DATA IN THIS EXERCISE below:
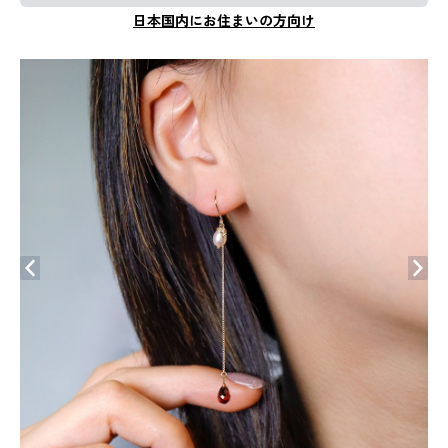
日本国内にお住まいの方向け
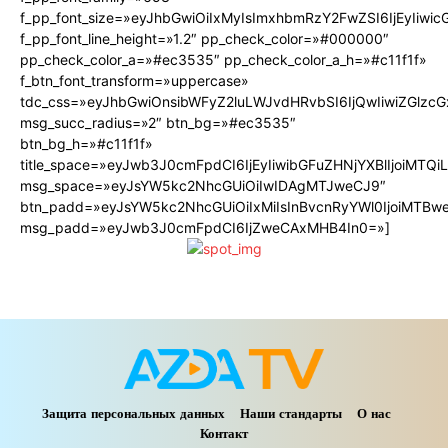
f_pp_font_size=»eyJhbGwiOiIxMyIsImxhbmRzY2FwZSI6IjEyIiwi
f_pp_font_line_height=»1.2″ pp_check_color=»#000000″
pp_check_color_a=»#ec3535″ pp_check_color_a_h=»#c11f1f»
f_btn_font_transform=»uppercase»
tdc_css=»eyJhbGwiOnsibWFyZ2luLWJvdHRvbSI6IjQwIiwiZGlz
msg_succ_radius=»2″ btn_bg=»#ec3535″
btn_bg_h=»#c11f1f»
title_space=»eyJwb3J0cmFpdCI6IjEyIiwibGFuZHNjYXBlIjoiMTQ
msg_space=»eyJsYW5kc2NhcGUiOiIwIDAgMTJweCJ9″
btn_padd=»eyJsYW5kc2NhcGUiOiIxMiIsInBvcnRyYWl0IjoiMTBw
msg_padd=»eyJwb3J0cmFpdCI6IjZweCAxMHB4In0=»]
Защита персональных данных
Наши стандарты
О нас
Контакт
End of DATA IN THIS EXERCISE.
EXERCISE REQUIREMENTS: Copy every line above exactly, leaving no picture in the copy.

YOUR SOLUTION:
日本国内にお住まいの方向け
f_pp_font_size=»eyJhbGwiOiIxMyIsImxhbmRzY2FwZSI6IjEyIiwi
f_pp_font_line_height=»1.2″ pp_check_color=»#000000″
pp_check_color_a=»#ec3535″ pp_check_color_a_h=»#c11f1f»
f_btn_font_transform=»uppercase»
tdc_css=»eyJhbGwiOnsibWFyZ2luLWJvdHRvbSI6IjQwIiwiZGlz
msg_succ_radius=»2″ btn_bg=»#ec3535″
btn_bg_h=»#c11f1f»
title_space=»eyJwb3J0cmFpdCI6IjEyIiwibGFuZHNjYXBlIjoiMTQ
msg_space=»eyJsYW5kc2NhcGUiOiIwIDAgMTJweCJ9″
btn_padd=»eyJsYW5kc2NhcGUiOiIxMiIsInBvcnRyYWl0IjoiMTBw
msg_padd=»eyJwb3J0cmFpdCI6IjZweCAxMHB4In0=»]
Защита персональных данных
Наши стандарты
О нас
Контакт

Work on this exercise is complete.